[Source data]

____

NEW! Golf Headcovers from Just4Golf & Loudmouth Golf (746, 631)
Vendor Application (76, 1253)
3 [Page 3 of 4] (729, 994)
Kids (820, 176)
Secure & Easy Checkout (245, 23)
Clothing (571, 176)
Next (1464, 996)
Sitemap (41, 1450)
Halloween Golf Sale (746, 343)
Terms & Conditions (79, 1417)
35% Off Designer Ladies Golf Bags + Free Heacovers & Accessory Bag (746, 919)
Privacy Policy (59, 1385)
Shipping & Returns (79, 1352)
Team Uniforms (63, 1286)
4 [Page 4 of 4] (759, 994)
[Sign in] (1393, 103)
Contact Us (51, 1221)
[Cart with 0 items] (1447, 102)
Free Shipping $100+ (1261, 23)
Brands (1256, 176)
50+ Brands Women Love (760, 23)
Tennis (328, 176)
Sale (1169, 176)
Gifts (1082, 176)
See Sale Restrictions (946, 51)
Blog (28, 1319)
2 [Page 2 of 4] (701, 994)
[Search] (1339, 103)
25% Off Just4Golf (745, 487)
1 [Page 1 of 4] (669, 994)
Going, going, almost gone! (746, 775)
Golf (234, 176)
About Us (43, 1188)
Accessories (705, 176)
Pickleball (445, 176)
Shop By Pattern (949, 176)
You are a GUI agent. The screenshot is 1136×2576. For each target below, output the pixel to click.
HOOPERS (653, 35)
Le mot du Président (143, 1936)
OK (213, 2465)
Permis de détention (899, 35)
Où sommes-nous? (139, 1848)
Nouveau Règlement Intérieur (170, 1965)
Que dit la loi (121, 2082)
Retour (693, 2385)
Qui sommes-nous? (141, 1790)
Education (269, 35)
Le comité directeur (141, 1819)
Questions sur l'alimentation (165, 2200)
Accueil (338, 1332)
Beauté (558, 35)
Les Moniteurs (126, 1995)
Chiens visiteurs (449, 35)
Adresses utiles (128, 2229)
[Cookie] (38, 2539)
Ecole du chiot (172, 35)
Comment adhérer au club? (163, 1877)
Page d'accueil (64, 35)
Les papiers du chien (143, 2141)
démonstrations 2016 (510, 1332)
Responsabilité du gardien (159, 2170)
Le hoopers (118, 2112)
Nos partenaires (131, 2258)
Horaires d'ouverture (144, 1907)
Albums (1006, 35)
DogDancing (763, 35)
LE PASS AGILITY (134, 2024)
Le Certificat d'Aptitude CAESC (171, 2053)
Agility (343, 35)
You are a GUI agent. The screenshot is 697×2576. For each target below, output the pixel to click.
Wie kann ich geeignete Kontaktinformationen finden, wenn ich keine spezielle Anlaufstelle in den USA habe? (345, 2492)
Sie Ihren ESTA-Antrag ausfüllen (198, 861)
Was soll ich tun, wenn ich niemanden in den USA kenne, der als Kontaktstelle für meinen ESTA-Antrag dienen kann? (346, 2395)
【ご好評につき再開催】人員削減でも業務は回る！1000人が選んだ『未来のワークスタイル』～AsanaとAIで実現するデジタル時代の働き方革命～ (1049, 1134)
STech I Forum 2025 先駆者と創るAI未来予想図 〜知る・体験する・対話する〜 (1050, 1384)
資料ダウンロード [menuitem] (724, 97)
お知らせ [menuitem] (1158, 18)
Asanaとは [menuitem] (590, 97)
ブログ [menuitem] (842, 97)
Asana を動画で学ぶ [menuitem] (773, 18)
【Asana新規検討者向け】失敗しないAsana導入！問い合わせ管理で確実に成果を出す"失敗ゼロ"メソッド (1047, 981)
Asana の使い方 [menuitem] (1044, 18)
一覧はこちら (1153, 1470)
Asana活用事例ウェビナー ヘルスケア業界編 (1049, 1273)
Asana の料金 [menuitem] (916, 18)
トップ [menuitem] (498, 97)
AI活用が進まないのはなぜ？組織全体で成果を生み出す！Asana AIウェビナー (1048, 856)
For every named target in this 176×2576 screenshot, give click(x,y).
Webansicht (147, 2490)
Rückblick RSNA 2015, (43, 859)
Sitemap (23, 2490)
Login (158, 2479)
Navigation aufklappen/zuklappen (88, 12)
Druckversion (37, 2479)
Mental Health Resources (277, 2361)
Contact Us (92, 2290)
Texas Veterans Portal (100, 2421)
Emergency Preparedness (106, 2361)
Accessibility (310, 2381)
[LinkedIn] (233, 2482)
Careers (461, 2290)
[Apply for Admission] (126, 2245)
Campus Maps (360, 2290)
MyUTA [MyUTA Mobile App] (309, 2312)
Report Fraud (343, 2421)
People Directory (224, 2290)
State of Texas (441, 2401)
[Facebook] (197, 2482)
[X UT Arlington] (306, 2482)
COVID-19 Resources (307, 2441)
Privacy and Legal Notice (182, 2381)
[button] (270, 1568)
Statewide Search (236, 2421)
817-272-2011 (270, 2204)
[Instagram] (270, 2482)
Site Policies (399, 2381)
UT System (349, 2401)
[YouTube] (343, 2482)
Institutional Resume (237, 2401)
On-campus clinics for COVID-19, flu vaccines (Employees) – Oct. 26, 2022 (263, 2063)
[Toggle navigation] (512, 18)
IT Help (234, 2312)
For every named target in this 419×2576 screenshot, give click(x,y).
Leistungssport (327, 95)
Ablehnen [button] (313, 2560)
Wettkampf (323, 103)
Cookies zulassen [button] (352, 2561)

____

Prompt:
Filter the records for the word "target" and show every line that has it.

Written solution:
You are a GUI agent. The screenshot is 1136×2576. For each target below, output the pixel to click.
You are a GUI agent. The screenshot is 697×2576. For each target below, output the pixel to click.
For every named target in this 176×2576 screenshot, give click(x,y).
For every named target in this 419×2576 screenshot, give click(x,y).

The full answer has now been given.